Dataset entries
********
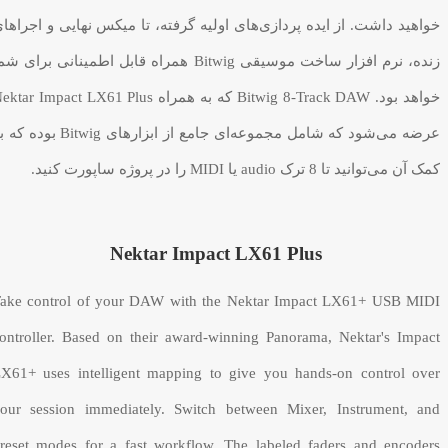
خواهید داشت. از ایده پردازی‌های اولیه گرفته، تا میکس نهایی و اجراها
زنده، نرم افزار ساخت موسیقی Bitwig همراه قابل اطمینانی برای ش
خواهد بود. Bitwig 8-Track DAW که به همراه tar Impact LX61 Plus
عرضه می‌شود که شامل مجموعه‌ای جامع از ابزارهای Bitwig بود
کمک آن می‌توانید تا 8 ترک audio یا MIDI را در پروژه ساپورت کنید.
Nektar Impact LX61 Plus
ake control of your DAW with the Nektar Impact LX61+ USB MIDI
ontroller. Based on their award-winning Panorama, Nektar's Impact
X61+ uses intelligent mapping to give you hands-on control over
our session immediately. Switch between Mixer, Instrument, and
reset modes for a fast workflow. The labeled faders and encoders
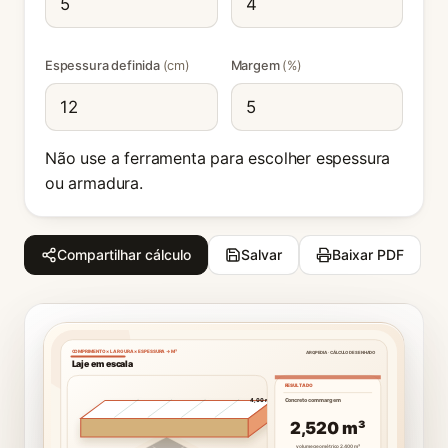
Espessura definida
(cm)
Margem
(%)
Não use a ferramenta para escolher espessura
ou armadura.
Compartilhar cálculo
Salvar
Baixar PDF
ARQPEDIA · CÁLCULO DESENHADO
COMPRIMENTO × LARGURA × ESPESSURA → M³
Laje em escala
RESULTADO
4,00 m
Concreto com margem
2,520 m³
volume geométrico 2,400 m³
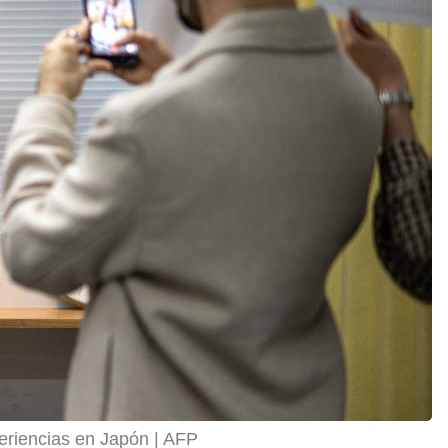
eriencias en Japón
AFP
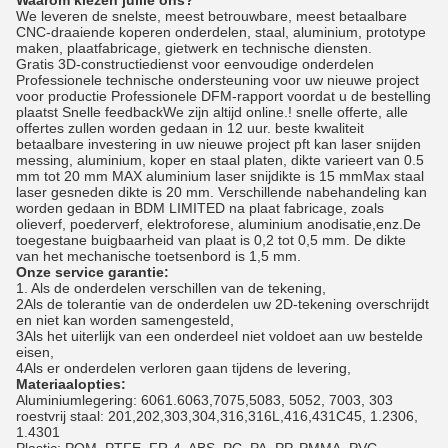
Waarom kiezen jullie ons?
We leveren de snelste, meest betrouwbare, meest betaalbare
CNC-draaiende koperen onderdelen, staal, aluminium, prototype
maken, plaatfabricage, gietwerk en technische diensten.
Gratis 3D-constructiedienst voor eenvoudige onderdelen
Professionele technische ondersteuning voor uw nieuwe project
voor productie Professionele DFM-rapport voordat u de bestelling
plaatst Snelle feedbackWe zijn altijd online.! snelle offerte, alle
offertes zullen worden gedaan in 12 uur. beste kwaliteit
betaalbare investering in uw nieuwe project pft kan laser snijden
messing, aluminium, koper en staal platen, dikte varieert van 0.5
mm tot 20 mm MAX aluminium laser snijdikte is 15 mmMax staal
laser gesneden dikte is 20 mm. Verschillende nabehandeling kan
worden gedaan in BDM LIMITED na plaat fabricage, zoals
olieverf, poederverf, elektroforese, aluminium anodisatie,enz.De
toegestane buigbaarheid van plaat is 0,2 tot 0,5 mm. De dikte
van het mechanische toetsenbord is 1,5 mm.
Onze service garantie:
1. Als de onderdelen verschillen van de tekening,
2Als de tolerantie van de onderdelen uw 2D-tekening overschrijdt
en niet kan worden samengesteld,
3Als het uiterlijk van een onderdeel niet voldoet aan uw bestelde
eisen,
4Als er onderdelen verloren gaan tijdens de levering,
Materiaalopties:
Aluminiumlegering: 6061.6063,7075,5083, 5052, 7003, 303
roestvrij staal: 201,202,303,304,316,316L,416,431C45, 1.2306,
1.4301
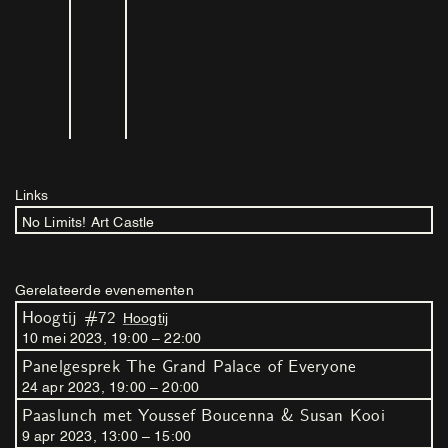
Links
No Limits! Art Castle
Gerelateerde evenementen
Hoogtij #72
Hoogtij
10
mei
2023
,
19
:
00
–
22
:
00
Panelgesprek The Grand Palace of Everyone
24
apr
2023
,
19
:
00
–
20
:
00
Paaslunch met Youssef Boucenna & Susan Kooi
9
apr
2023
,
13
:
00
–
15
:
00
********
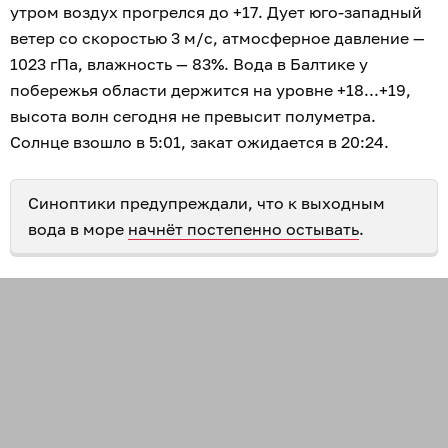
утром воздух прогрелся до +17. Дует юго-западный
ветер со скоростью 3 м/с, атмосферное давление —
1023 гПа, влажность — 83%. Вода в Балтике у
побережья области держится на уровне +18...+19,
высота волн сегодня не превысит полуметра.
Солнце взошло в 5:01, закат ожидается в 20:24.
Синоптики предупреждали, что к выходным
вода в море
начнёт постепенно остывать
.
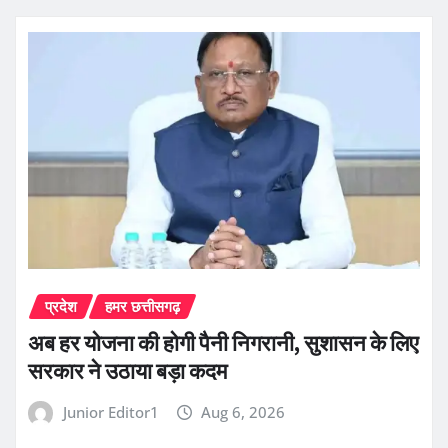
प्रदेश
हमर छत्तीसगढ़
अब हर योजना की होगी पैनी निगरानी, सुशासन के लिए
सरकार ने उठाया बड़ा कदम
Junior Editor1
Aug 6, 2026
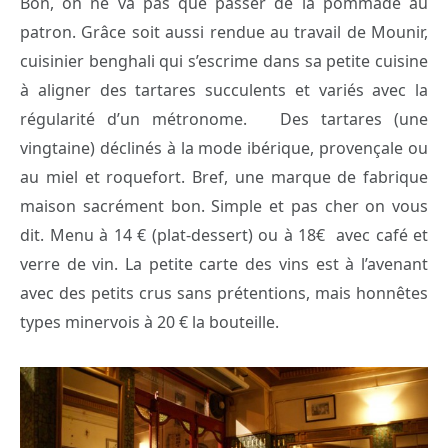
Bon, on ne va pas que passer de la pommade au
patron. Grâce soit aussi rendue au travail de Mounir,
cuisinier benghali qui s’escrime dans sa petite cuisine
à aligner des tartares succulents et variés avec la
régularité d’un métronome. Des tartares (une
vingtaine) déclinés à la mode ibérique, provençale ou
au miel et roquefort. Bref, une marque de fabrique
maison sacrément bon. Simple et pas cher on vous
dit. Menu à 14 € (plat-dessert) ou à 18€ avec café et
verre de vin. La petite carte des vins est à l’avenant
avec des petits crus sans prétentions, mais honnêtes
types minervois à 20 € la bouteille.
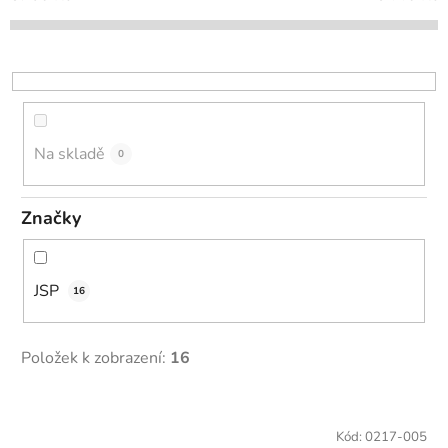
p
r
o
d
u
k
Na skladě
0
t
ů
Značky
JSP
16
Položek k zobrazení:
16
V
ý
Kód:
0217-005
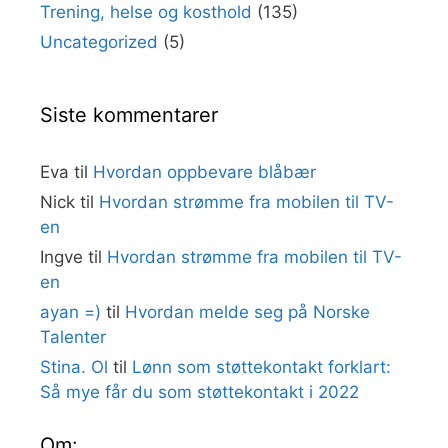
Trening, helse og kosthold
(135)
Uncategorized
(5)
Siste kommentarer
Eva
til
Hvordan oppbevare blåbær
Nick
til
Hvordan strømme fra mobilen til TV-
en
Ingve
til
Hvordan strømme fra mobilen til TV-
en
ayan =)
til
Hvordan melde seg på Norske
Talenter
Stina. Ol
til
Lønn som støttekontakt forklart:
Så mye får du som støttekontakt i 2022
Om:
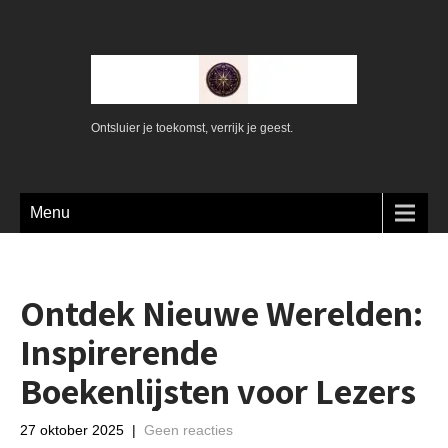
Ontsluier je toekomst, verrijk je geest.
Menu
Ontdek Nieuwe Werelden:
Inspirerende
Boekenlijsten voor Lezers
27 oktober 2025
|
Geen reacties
********
Exercise: Among the lines above, find each one containing the string "Plus" and copy it.

Solved problem:
خواهد بود. Bitwig 8-Track DAW که به همراه tar Impact LX61 Plus
Nektar Impact LX61 Plus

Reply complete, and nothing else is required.